George F. Walker has long held a singular, unruly perch in Canadian theatre. Prodigiously prolific, he is the poet of urban panic, the satirist of systems that grind ordinary people down, and the playwright whose rapid‑fire dialogue ricochets between bleakness and belly laughs.
With Syndrome, commissioned by Theatre Direct as his first work explicitly for young audiences, he points that whiplash gift at adolescence’s collision with adult chaos. “What’s going on in our world? Try to figure that out. Then try to explain it to our youth,” Walker has said of the project. And this is exactly what he does—with bracing candour and empathy.

The experience is visceral and raw. The storefront Assembly Theatre is by nature one of Toronto’s snugger venues. Add two extra rows of Dream in High Park‑style floor cushions at the lip, fill the darkened playing area with debris, and blast near‑deafening rock music from the house open, and you’ve got a claustrophobia special. And when the show begins, the play’s premise only intensifies this feeling. Student Kyle has trashed a high school art classroom. Ami, a social worker, has been sent in (effectively locked in) to get to the bottom of things and make him clean it up.
It feels like we’ve been locked in — made complicit in the excavation.

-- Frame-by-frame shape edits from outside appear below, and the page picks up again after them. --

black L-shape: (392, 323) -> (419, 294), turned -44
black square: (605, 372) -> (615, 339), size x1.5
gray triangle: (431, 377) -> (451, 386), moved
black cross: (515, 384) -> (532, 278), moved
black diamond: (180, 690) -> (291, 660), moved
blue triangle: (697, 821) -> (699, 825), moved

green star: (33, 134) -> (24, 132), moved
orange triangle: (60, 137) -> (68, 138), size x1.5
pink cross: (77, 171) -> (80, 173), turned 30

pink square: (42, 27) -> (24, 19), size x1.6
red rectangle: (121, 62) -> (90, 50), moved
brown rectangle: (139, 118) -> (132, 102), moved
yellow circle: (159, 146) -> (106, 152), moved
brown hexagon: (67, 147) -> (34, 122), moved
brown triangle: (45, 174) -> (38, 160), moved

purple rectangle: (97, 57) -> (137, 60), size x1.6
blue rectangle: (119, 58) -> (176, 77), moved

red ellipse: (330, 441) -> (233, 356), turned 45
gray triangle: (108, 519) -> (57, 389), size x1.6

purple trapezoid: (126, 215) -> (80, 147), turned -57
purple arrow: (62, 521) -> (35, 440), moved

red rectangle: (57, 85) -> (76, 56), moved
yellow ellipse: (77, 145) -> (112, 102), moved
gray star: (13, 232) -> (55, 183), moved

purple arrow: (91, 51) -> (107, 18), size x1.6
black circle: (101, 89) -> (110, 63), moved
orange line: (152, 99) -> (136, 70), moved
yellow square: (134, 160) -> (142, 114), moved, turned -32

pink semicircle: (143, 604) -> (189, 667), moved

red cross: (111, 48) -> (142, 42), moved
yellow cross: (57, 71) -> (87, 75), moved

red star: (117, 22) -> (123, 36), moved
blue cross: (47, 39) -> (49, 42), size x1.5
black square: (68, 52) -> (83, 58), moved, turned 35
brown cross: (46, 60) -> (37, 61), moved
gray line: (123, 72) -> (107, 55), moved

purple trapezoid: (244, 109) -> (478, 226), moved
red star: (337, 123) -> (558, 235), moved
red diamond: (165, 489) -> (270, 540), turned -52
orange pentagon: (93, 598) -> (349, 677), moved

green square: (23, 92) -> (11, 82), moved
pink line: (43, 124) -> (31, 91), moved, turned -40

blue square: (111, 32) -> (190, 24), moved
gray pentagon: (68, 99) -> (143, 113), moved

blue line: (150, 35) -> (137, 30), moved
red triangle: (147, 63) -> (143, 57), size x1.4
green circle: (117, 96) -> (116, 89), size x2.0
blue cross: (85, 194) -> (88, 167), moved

Tony Perpuse’s twitchy, angry Kyle is electric: a pinball of oppositional energy hurling himself off walls, weaponizing words, and letting flickers of shame and need leak through. Sarah McVie’s Ami is the counterweight: pragmatic and insistent, but also empathetic and exhausted. She is trying to understand what he’s done and why. Madeleine Brown as Kyle’s friend Jenny is the third force: sharp, self-protecting and increasingly frayed — and crucially, she and Kyle talk past one another as much as they connect.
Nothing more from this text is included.